Reasoning in Memory (RiM): Latent Reasoning via Working Memory Blocks in LLMs
RiM introduces a latent reasoning method that replaces autoregressive chain-of-thought token generation with fixed sequences of special 'memory block' tokens, allowing LLMs to perform internal computation without externalizing intermediate steps. These memory blocks are processed in a single forward pass rather than generated autoregressively, improving compute efficiency at test time. Training uses a two-stage curriculum: first grounding memory blocks by predicting explicit reasoning steps, then discarding step-level supervision and refining answers iteratively. Experiments across multiple model families and sizes show RiM matches or exceeds existing latent reasoning methods.
RA-RFT: Retrieval-Augmented Reinforcement Fine-Tuning teaches LLMs to reason by analogy
Researchers propose Retrieval-Augmented Reinforcement Fine-Tuning (RA-RFT), a post-training framework that trains a retriever to rank contexts by expected reasoning benefit rather than semantic similarity, then fine-tunes a policy model via reinforcement learning using retrieved analogous demonstrations. The key insight is that reasoning-relevant retrieval surfaces complementary solution strategies rather than superficially similar problems. On mathematical reasoning benchmarks, RA-RFT improves AIME 2025 average@32 accuracy by 7.1 and 2.8 points over GRPO for Qwen3-1.7B and Qwen3-4B respectively, suggesting reasoning-aware retrieval is orthogonal to reward design and training curriculum improvements.

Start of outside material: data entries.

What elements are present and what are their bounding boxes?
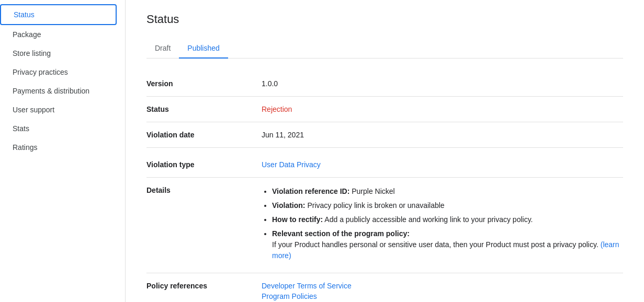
detail-item3-bold: How to rectify:	[272, 215, 323, 224]
status-value: Rejection	[262, 105, 623, 113]
version-row: Version 1.0.0	[146, 71, 623, 97]
sidebar-item-stats[interactable]: Stats	[0, 119, 117, 138]
details-label: Details	[146, 186, 262, 194]
sidebar: Status Package Store listing Privacy pra…	[0, 0, 126, 302]
detail-item1-bold: Violation reference ID:	[272, 187, 349, 195]
status-row: Status Rejection	[146, 97, 623, 122]
list-item: Violation: Privacy policy link is broken…	[272, 200, 623, 211]
violation-date-row: Violation date Jun 11, 2021	[146, 122, 623, 148]
detail-item2-bold: Violation:	[272, 201, 306, 210]
detail-item3-normal: Add a publicly accessible and working li…	[323, 215, 533, 224]
violation-type-label: Violation type	[146, 160, 262, 169]
violation-type-row: Violation type User Data Privacy	[146, 152, 623, 178]
detail-item4-normal: If your Product handles personal or sens…	[272, 240, 598, 249]
page-title: Status	[146, 13, 623, 26]
detail-item4-bold: Relevant section of the program policy:	[272, 229, 410, 238]
version-label: Version	[146, 79, 262, 88]
list-item: Relevant section of the program policy: …	[272, 228, 623, 261]
version-value: 1.0.0	[262, 79, 623, 88]
violation-date-label: Violation date	[146, 131, 262, 139]
status-label: Status	[146, 105, 262, 113]
policy-link-dev-terms[interactable]: Developer Terms of Service	[262, 282, 623, 290]
list-item: How to rectify: Add a publicly accessibl…	[272, 214, 623, 225]
sidebar-item-status[interactable]: Status	[0, 4, 117, 25]
detail-item2-normal: Privacy policy link is broken or unavail…	[306, 201, 445, 210]
policy-references-row: Policy references Developer Terms of Ser…	[146, 273, 623, 302]
sidebar-item-privacy-practices[interactable]: Privacy practices	[0, 63, 117, 82]
main-content: Status Draft Published Version 1.0.0 Sta…	[126, 0, 644, 302]
details-row: Details Violation reference ID: Purple N…	[146, 178, 623, 273]
policy-link-program-policies[interactable]: Program Policies	[262, 292, 623, 300]
tab-draft[interactable]: Draft	[146, 39, 179, 59]
sidebar-item-package[interactable]: Package	[0, 25, 117, 44]
violation-date-value: Jun 11, 2021	[262, 131, 623, 139]
sidebar-item-store-listing[interactable]: Store listing	[0, 44, 117, 63]
details-list: Violation reference ID: Purple Nickel Vi…	[262, 186, 623, 261]
info-table: Version 1.0.0 Status Rejection Violation…	[146, 71, 623, 302]
list-item: Violation reference ID: Purple Nickel	[272, 186, 623, 197]
details-value: Violation reference ID: Purple Nickel Vi…	[262, 186, 623, 264]
policy-links-container: Developer Terms of Service Program Polic…	[262, 282, 623, 302]
sidebar-item-ratings[interactable]: Ratings	[0, 138, 117, 157]
policy-references-value: Developer Terms of Service Program Polic…	[262, 282, 623, 302]
tabs-bar: Draft Published	[146, 39, 623, 59]
sidebar-item-user-support[interactable]: User support	[0, 100, 117, 119]
detail-item1-normal: Purple Nickel	[349, 187, 394, 195]
tab-published[interactable]: Published	[179, 39, 228, 59]
violation-type-value[interactable]: User Data Privacy	[262, 160, 623, 169]
policy-references-label: Policy references	[146, 282, 262, 290]
sidebar-item-payments-distribution[interactable]: Payments & distribution	[0, 82, 117, 100]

RELEX: Extrapolating LLM RLVR Training via Rank-1 Parameter Trajectories
This paper demonstrates that RLVR weight update trajectories are extremely low-rank and near-linearly predictable, with a rank-1 approximation capturing most downstream performance gains. The authors propose RELEX, a compute-efficient method that observes a short training window, estimates the rank-1 subspace, and extrapolates future checkpoints via linear regression—requiring no additional training. Evaluated on Qwen2.5-Math-1.5B, Qwen3-4B-Base, and Qwen3-8B-Base, RELEX matches or exceeds full RLVR performance using as few as 15% of training steps, and can extrapolate up to 10–20× beyond the observed prefix. The authors attribute the method's effectiveness to a denoising effect from rank-1 projection that discards stochastic optimization noise.